Children of Leir (Simulation)

By • Mar 14th, 2015 • Category: long players

I can heartily recommend this as a soundtrack to a dog show. Not just any dog show, mind: we’re talking the biggy daddy of them all; Crufts. Oh yes. A happy accident perhaps, as that is what the telly box is shoving down my throat as I turn up the tunes but, then again, the album does feature a shapely horse’s arse on the cover so it must have been in the runes. Fate decrees this marriage and they shall forever be linked in Chateau Vosne.

Specifically we are viewing canine agility. Or canine, “I’ll do anything you want, just bloody feed me”. A curious mix with the ominous rumbles coming out the speakers but hey – works for me.

From the bass heavy beginning – ‘Drowning in Fear’ – Children of Leir come brooding at you in a sinister fashion. Glacial guitars, basic but effective drums and a thoroughly menacing aesthetic. And were it not for the dubby, groovy, aforementioned bass making one’s hips wriggle of their own free will one would be tempted to lock doors and baton down the hatches [whatever that actually means] to keep the pleasing sense of dread at bay.

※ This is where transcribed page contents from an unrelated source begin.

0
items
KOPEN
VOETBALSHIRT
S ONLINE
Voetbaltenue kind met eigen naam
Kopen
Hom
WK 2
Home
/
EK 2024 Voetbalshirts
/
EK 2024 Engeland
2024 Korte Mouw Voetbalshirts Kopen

Not that Fido on the television is responding as such. I’m guessing they’re not playing it on set. Spoilsports.

My co-conspirator starts off initially sceptical – much like Lord Lancellotie Prince of Monaco III (aka Brian the border collie) when confronted by a row of traffic cones while being heckled from the stands – but is won over before track one is even half way through.

Children of Leir hail from Leicester – previously heard of launching forth rock behemoths Showaddywaddy – and across the entire effort deliver an excellent, if perhaps not exactly ground-breaking, seven tunes of building power. At first sedate but by the end of some of the longer tracks like the ten minute opener you know you’ve been for a ride.

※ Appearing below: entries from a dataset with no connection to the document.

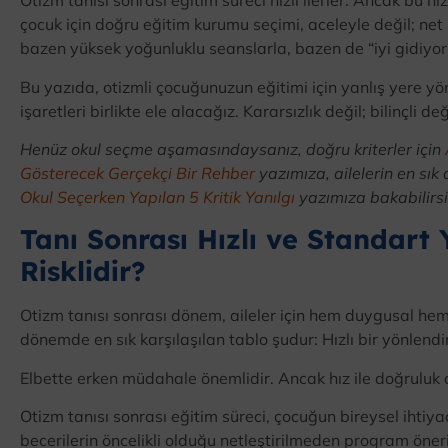
Otizm tanısı sonrası eğitim süreci hızlı ilerler. Ancak bu
çocuk için doğru eğitim kurumu seçimi, aceleyle değil; net 
bazen yüksek yoğunluklu seanslarla, bazen de “iyi gidiyor” 
Bu yazıda, otizmli çocuğunuzun eğitimi için yanlış yere yö
işaretleri birlikte ele alacağız. Kararsızlık değil; bilinçli 
Henüz okul seçme aşamasındaysanız, doğru kriterler için
Gösterecek Gerçekçi Bir Rehber
yazımıza, ailelerin en sık 
Okul Seçerken Yapılan 5 Kritik Yanılgı
yazımıza bakabilirsi
Tanı Sonrası Hızlı ve Standart
Risklidir?
Otizm tanısı sonrası dönem, aileler için hem duygusal hem 
dönemde en sık karşılaşılan tablo şudur: Hızlı bir yönlend
Elbette erken müdahale önemlidir. Ancak hız ile doğruluk a
Otizm tanısı sonrası eğitim süreci, çocuğun bireysel ihtiy
becerilerin öncelikli olduğu netleştirilmeden program öne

You can definitely pick up touches of Death in Vegas, some drones a la Spacemen 3, and it’s entirely welcome. I suspect live, at four million decibels preferably, they are a formidable and physical proposition.

Despite being distracted at one point by a dreadlocks-sporting canine version of an albino Nile Rodgers crashing into a pole – what’s not to love – the atmosphere being conjured up is all-pervading, all-encompassing and just a touch frightening. Ideal for this kind of thing in other words.

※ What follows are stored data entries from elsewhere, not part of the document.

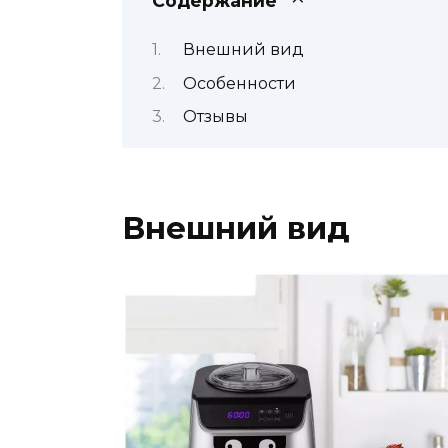
Содержание
Внешний вид
Особенности
Отзывы
Внешний вид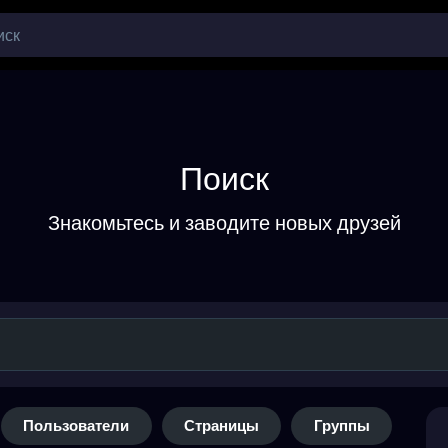
Поиск
Знакомьтесь и заводите новых друзей
Пользователи
Страницы
Группы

Not sure about the name right enough. Does sound a bit gothy but top professional research suggests they’re not drenched in patchouli oil and wittering on about the Sisters of Mercy gig in Leeds when Andrew Eldrich ran out of pasty virgin’s blood to feast upon. Thankfully.

It’s growling and forceful despite initially taking a rather horizontal stance. Do not be misled – this’ll creep up and grab you with a metallic scrape of the guitar and threatening drums. The keyboards may be ethereal but the underlying sentiments are not. That driving bass moves me. It will move you.

Dark space, barely acceptable sound system turned up beyond its capabilities… this rocks. By the time the epic closer Siren comes along, if you haven’t already started sweating profusely and bought a spaniel off Ebay and a catalogue of illegal substances you’re not even trying.

I commend this record to you. It is rather good.

You can see ’em live at the ShuffleDown all-day festival at Larbert in May. I know that’s where I go for all my dronecore groovetastic needs.

Next up: Russ Abbot – a double CD career retrospective; visuals provided by Cannibal Holocaust.

Note: this piece was written before news filtered out that some Kennel Club owners are massive bastards and seem to treat their pets appallingly. No Rovers were harmed during the writing of this review. Just the English language.